Joy Sorman n’apporte pas de réponse unilatérale à cette question mais nous propose une coupe transversale dans sept lieux classés comme insalubres par la SIEMP (la société immobilière d’économie mixte de la ville de Paris). Sept adresses parisiennes observées à cinq ans d’écart. 


Des lieux qui demeurent souvent inaperçus pour le passant lambda et où règnent des conditions de vie peu qualifiables : murs fissurés, moisis, fenêtres rafistolées avec des sacs en plastiques, légions de blattes et autres nuisibles, toitures crevées par où la pluie se déverse, bâtiments traversés par des poutres métalliques qui seules les maintiennent encore debout, peintures écaillées, poussière de plomb, absence d’eau courante, d’électricité… Des espaces habités par des Chinois nouvellement arrivés, des Magrébins installés en France depuis longtemps ou de tout frais licenciés… Des relégués ou  des travailleurs pauvres. Des espaces que l’on occupait « en attendant que », mais l’attente s’est fixée dans le temps. Le logement insalubre (hôtels miteux, logements collectifs autour d’une cour, pensions de famille) apparaît comme une sorte de purgatoire entre la rue et le logement social.

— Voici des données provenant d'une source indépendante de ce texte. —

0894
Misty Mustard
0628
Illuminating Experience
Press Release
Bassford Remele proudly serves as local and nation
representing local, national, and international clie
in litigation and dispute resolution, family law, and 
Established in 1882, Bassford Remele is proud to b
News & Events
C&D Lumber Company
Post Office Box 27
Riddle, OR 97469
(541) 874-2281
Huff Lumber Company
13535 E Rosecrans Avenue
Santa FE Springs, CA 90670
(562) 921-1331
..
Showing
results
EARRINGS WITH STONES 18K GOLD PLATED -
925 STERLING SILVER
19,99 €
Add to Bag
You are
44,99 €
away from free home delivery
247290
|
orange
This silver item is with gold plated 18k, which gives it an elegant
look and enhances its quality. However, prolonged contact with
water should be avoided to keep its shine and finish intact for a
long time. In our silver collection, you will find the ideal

Une manière d’échelle intermédiaire dans l’infra-humanité urbaine.


Cinq ans plus tard, lorsqu’elle y retourne, elle rencontre parfois des lieux réhabilités en logements sociaux, reconvertis en « cités » (comme au 31 de la rue Ramponneau où se trouvaient encore il n’y a pas si longtemps, au fond d’une impasse, deux immeubles vétustes qui abritaient quelques 60 foyers). Parfois, le lieu est resté le même, englué au seuil de sa « métamorphose » dans la langueur des procédures… Il arrive qu’une nouvelle population l’occupe, signe d’une précarité aux visages évolutifs ou au contraire, que quelques  « figures historiques » surgissent à nouveau parmi les occupants…

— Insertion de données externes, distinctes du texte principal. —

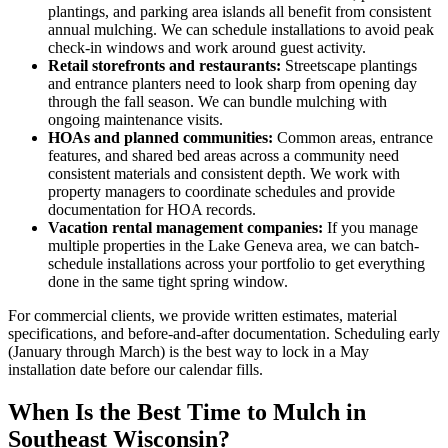
plantings, and parking area islands all benefit from consistent
annual mulching. We can schedule installations to avoid peak
check-in windows and work around guest activity.
Retail storefronts and restaurants:
Streetscape plantings
and entrance planters need to look sharp from opening day
through the fall season. We can bundle mulching with
ongoing maintenance visits.
HOAs and planned communities:
Common areas, entrance
features, and shared bed areas across a community need
consistent materials and consistent depth. We work with
property managers to coordinate schedules and provide
documentation for HOA records.
Vacation rental management companies:
If you manage
multiple properties in the Lake Geneva area, we can batch-
schedule installations across your portfolio to get everything
done in the same tight spring window.
For commercial clients, we provide written estimates, material
specifications, and before-and-after documentation. Scheduling early
(January through March) is the best way to lock in a May
installation date before our calendar fills.
When Is the Best Time to Mulch in
Southeast Wisconsin?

Mais le plus touchant et troublant, dans ce que nous laisse entrevoir Joy Sorman, c’est cette forme d’attache affective qui a pu se tisser entre ces lieux insalubres et bon nombre de leurs occupants. Si certains sont ou étaient prêts à être relogés n’importe où « sans visiter », beaucoup ont voulu exercer leur droit au retour (la revendication d’être relogés dans le même quartier à l’issue de la réhabilitation). Plusieurs redoutaient, même avec la plus-value de confort qu’il allait leur apporter,  le transfert vers les grandes barres de banlieue, vers des cités-dortoirs qui leur promettaient aussi une certaine forme d’isolement. Ces logements « non-conventionnels », malgré les maladies chroniques, l’humidité et le manque d’hygiène gardent parfois la trace d’une forme de vie solidaire où l’on s’entre-débrouillait et se tenait chaud. Ce lien souvent noué entre l’habitant et son indigente habitation traduit aussi la complexité du rapport de tout un chacun à l’espace qu’il occupe. Habiter n’est peut-être qu’être là. Mais être là c’est aussi déposer quelque chose de soi, donner du sens.


« Chez moi est une réalité incrustée dans les infimes replis de la mémoire, d’un corps et ses gestes, ses habitudes. Chez moi s’imprime dans une vie, une accumulation de jours passés sédimentés dans un lieu. C’est concret, c’est du temps écoulé, une silhouette découpée par une ligne de graisse sur le mur de la cuisine, un fantôme de tabac et de poussière sur le papier peint du salon. Il y avait un espace qui sans moi est à nouveau vide, qu’importe que le plafond s’effondre, que les murs s’effritent, c’est moi qui l’occupais. C’est ici que j’ai agi et senti. Habiter, même un taudis, trace une histoire, une empreinte, occupe définitivement un esprit. Habiter est irrémédiable et l’on s’en souvient. Alors parfois on veut revenir. »


* qui avait donné lieu en 2011 à la  publication d'un premier ouvrage aux éditions Alternatives, avec des photographies d'Eric Lapierre.














Joy Sorman, L'inhabitable. L'Arbalète/Gallimard. 2016.